## Problem to work on
Nothing but a number should be given: how many lines of the records include "obrigações"?

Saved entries
━━━━━━━━━━━━━━━━━━━━
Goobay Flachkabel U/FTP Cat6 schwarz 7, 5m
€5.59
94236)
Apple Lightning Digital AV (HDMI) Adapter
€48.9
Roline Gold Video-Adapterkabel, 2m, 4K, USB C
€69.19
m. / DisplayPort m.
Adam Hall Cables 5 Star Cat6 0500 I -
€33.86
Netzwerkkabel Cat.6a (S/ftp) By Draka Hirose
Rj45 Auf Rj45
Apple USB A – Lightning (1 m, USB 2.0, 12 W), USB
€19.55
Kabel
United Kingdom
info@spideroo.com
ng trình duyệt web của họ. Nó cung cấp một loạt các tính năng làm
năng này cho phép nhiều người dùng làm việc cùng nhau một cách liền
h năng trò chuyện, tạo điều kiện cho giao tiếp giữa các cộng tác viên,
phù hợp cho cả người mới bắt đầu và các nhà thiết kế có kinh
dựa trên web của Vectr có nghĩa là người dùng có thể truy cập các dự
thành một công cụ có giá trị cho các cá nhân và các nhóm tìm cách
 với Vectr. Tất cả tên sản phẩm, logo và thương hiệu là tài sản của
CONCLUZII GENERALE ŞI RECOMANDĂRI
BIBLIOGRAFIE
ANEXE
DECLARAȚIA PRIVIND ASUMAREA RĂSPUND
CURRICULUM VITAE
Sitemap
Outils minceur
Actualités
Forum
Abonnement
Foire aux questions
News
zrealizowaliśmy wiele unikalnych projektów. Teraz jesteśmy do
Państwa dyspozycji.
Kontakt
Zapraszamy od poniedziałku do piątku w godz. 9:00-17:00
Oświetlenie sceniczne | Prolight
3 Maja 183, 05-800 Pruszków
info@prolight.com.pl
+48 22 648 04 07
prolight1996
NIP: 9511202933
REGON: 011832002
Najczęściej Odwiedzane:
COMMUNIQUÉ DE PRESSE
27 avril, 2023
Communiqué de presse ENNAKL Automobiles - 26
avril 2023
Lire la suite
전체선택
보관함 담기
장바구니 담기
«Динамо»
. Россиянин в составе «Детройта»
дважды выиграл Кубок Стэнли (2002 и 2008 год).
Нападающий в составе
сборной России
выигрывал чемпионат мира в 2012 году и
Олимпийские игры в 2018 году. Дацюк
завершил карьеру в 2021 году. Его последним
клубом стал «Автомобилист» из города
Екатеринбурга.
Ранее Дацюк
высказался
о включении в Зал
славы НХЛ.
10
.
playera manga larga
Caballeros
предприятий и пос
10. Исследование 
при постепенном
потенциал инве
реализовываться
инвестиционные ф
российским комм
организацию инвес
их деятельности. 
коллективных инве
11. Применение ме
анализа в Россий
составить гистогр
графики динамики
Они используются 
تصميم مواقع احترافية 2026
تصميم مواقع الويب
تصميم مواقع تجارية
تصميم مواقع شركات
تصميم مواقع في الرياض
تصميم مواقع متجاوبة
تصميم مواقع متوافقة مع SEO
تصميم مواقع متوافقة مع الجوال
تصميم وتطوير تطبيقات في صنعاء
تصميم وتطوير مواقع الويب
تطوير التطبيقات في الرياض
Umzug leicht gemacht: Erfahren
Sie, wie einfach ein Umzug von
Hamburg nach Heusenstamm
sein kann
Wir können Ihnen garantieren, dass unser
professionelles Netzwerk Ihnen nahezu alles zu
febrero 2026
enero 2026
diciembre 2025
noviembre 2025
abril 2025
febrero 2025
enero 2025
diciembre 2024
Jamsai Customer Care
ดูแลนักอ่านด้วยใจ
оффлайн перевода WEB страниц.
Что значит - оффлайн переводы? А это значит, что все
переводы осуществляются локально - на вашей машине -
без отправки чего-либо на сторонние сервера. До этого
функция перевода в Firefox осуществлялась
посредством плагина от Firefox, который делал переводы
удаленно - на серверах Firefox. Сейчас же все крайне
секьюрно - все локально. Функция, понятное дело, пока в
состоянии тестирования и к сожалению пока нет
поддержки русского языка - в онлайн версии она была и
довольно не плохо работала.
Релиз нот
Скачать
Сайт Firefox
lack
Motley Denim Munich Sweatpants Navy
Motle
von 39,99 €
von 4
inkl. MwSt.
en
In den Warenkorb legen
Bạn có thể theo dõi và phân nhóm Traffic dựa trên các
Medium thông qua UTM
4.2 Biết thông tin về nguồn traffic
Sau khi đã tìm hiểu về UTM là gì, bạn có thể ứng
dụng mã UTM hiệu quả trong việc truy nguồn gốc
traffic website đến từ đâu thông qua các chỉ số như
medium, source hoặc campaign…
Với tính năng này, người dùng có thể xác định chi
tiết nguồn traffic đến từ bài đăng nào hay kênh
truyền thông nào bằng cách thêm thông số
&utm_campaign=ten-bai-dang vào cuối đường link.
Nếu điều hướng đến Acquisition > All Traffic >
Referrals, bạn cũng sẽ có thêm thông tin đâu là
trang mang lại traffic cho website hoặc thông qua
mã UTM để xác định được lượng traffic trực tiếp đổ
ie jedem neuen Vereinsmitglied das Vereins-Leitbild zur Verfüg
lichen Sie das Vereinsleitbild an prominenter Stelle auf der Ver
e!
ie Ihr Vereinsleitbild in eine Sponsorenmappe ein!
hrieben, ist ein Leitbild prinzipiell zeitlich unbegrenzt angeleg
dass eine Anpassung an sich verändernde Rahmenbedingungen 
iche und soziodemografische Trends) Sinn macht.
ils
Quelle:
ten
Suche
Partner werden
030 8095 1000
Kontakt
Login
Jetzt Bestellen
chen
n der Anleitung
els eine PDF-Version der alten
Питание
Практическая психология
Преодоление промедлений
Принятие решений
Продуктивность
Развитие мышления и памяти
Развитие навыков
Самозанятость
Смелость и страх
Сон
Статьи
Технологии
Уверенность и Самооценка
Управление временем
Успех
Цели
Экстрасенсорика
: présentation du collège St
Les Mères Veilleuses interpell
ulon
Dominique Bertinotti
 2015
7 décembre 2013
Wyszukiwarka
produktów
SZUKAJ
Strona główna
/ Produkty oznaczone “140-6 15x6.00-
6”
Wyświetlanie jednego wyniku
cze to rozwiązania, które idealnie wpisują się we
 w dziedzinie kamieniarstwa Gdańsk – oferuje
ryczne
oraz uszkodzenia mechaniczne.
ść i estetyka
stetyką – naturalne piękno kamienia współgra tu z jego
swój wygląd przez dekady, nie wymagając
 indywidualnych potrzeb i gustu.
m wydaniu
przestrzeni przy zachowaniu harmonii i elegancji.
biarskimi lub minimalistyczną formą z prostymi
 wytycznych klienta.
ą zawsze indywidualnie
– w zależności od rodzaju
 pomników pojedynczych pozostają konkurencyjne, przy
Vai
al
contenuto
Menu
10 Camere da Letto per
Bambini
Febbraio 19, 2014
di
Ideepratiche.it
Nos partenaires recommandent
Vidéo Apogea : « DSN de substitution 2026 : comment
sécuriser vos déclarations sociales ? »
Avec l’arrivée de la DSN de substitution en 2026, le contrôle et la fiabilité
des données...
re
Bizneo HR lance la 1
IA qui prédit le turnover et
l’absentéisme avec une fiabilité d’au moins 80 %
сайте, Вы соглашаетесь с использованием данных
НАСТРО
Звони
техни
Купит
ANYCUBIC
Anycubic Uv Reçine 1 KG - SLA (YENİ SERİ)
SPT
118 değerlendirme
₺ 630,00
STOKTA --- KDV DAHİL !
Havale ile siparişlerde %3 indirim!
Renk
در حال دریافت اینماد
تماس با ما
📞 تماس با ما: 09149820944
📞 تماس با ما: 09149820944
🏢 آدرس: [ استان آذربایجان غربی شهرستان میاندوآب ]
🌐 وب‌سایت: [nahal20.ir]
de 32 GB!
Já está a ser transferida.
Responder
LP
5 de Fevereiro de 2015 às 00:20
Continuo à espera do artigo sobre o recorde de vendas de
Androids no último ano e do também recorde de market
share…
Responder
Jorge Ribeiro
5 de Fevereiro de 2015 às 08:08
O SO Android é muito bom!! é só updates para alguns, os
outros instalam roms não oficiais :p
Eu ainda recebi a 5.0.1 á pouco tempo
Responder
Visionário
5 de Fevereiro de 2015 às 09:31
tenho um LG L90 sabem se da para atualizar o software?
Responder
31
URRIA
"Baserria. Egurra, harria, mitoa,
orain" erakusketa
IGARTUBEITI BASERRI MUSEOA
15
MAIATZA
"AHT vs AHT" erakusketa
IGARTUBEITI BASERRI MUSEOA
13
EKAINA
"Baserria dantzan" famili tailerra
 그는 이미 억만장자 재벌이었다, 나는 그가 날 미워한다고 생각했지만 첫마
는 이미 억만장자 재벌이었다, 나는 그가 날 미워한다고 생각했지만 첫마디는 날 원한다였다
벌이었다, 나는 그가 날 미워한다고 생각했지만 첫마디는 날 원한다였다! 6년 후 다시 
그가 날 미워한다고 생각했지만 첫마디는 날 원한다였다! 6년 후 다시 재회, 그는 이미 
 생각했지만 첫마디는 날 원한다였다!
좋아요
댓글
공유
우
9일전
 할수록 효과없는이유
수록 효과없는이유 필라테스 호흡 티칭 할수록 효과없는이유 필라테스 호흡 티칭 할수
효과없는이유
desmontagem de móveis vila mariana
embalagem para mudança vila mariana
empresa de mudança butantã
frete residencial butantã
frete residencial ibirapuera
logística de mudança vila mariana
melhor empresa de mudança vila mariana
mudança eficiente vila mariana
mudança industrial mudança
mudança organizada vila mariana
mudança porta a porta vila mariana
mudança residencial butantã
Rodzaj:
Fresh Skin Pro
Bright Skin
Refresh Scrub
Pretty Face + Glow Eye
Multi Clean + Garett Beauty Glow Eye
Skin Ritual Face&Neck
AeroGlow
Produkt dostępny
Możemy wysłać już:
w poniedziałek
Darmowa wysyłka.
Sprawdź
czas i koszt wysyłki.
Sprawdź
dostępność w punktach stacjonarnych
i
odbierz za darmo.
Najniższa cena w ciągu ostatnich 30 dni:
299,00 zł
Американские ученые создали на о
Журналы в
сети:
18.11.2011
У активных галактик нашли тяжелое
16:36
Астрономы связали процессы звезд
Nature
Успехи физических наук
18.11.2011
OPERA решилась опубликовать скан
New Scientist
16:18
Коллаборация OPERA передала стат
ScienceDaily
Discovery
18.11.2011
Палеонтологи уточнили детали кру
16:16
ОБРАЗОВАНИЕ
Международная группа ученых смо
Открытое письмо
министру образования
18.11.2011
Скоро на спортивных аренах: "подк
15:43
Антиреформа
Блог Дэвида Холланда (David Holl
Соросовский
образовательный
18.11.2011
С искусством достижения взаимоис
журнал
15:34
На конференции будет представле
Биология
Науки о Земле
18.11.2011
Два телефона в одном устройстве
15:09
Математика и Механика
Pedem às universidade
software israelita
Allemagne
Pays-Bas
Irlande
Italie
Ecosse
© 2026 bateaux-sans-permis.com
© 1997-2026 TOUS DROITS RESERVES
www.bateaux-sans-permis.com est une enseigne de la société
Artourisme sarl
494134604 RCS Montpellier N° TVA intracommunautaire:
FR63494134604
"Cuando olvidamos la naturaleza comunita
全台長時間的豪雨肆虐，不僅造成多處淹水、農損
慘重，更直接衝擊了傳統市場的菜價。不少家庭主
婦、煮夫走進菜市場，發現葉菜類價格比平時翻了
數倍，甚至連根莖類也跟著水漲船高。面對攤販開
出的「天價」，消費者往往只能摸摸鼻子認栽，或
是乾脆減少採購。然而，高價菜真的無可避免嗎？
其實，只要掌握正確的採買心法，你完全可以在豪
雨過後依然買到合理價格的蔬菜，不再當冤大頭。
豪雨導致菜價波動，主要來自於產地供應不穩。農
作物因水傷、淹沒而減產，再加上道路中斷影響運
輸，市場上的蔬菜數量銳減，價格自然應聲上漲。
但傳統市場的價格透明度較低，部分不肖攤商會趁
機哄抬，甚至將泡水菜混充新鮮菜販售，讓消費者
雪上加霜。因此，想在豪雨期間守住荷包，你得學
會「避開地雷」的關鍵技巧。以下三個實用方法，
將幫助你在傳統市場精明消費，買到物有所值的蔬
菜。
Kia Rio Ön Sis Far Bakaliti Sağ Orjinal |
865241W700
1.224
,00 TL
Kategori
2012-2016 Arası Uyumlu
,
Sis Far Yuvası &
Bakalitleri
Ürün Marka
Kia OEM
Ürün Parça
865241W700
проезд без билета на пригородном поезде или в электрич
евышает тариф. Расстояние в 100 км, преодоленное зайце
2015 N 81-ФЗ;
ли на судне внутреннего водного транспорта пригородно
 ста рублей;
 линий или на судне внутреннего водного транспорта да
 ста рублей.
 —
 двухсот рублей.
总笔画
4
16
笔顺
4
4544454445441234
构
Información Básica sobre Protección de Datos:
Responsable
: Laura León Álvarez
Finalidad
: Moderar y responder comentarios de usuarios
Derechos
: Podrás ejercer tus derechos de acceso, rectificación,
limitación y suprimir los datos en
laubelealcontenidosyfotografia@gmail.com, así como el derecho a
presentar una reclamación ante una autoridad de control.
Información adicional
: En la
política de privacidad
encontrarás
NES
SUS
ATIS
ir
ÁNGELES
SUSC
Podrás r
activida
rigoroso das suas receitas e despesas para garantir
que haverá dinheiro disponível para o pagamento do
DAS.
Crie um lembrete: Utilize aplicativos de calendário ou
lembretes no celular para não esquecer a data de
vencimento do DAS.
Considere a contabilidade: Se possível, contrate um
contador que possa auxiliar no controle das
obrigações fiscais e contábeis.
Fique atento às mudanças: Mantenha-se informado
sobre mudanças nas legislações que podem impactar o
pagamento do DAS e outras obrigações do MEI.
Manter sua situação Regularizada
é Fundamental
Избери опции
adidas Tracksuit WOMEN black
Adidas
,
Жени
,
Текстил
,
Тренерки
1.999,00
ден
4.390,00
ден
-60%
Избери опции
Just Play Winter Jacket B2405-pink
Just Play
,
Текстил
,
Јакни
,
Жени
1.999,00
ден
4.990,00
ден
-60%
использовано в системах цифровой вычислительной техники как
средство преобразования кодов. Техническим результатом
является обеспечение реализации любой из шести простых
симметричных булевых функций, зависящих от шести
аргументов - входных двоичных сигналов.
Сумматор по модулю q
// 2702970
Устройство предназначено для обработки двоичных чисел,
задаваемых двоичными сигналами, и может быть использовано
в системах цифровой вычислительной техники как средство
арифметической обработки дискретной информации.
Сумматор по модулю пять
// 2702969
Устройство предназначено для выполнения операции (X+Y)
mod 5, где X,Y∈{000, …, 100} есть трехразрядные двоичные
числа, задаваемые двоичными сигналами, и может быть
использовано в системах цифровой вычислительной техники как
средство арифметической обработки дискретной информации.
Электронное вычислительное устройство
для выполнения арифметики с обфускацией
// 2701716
━━━━━━━━━━━━━━━━━━━━
## Solution
2